Ellyus e a moça do balcão começaram um papo animado.
Como serão os quartos?, pensou Elizabeth. Grandes e espaçosos. Um para cada um, é claro. E um bom banho de chuveiro. O bom mesmo seria acabar a tarde abraçada com Ellyus, mas esse era um pensamento perigoso, que não devia ter nunca mais.

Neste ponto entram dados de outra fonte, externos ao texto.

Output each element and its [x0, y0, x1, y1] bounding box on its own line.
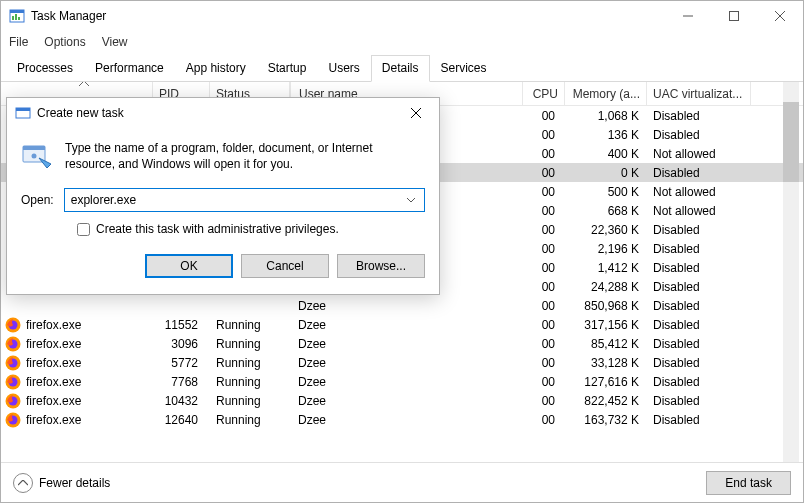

Serviram uma xícara de café, enquanto ele e a recepcionista continuavam a conversar. Não era bem uma conversa. Um debate, uma discussão. Para sua surpresa, Elizabeth achou que já estava sabendo um pouco de croata. De cada sete palavras, entendia uma. É claro que Ellyus falava muito devagar, e era por isso que entendia, Ficou toda feliz. Logo percebeu que, de cada sete palavras, ele falava uma em inglês; daí seu súbito aprendizado da língua. Mesmo assim entendia bem o que se passava.
Finalmente os dois apertaram as mãos e Ellyus virou-se para ela, explicando tudo o que estava acontecendo.
— Há um banquete hoje e chegou muita gente. Estão sem acomodações. Em vez dos quartos reservados, eles nos deram um quarto normal e outro chamado quarto de trocar de roupa.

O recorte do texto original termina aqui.